### Problem statement
In the listing below, locate the line with "(Saison 3.)" and the line with "バイカルテが目指す理想の髪質とは何か", then output both and everything between them exactly, minus any pictures.

### Study material
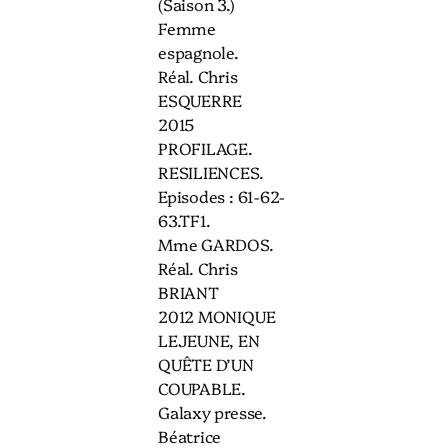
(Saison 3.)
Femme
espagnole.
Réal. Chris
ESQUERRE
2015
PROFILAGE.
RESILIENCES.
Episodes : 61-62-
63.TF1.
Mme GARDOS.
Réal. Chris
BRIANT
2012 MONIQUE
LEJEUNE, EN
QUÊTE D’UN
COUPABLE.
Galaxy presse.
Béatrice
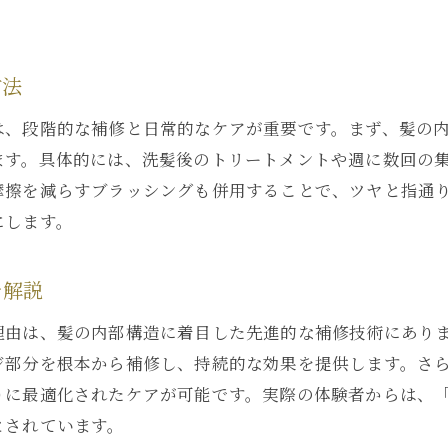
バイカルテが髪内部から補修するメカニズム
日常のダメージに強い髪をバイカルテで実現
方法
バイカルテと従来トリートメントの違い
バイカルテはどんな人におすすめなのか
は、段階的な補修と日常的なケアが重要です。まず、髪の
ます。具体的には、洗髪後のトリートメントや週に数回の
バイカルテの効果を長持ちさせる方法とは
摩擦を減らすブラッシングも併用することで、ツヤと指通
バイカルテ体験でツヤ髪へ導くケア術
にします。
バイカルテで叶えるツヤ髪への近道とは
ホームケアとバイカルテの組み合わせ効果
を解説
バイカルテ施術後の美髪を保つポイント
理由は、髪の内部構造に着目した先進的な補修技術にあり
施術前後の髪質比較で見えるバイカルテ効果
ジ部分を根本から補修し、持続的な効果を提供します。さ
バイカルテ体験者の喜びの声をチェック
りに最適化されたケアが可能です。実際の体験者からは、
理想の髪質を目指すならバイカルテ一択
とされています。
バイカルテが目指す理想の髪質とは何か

---

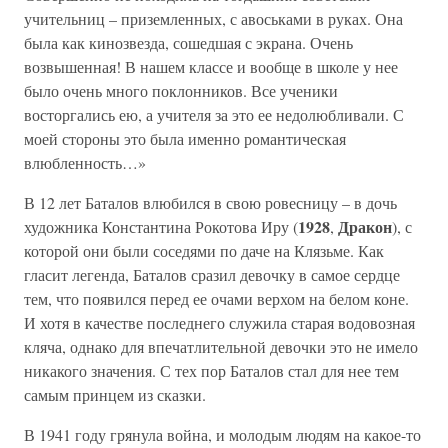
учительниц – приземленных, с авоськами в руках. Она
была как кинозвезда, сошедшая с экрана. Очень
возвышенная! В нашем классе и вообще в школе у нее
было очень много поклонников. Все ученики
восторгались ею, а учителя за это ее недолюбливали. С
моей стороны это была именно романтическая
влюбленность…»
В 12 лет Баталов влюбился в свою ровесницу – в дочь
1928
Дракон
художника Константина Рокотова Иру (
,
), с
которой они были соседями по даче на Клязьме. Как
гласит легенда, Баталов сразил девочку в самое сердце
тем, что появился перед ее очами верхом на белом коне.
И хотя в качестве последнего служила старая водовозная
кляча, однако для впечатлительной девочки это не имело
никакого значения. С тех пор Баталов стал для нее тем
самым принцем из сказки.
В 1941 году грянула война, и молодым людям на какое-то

### Your response
(Saison 3.)
Femme
espagnole.
Réal. Chris
ESQUERRE
2015
PROFILAGE.
RESILIENCES.
Episodes : 61-62-
63.TF1.
Mme GARDOS.
Réal. Chris
BRIANT
2012 MONIQUE
LEJEUNE, EN
QUÊTE D’UN
COUPABLE.
Galaxy presse.
Béatrice
バイカルテが髪内部から補修するメカニズム
日常のダメージに強い髪をバイカルテで実現
方法
バイカルテと従来トリートメントの違い
バイカルテはどんな人におすすめなのか
は、段階的な補修と日常的なケアが重要です。まず、髪の
ます。具体的には、洗髪後のトリートメントや週に数回の
バイカルテの効果を長持ちさせる方法とは
摩擦を減らすブラッシングも併用することで、ツヤと指通
バイカルテ体験でツヤ髪へ導くケア術
にします。
バイカルテで叶えるツヤ髪への近道とは
ホームケアとバイカルテの組み合わせ効果
を解説
バイカルテ施術後の美髪を保つポイント
理由は、髪の内部構造に着目した先進的な補修技術にあり
施術前後の髪質比較で見えるバイカルテ効果
ジ部分を根本から補修し、持続的な効果を提供します。さ
バイカルテ体験者の喜びの声をチェック
りに最適化されたケアが可能です。実際の体験者からは、
理想の髪質を目指すならバイカルテ一択
とされています。
バイカルテが目指す理想の髪質とは何か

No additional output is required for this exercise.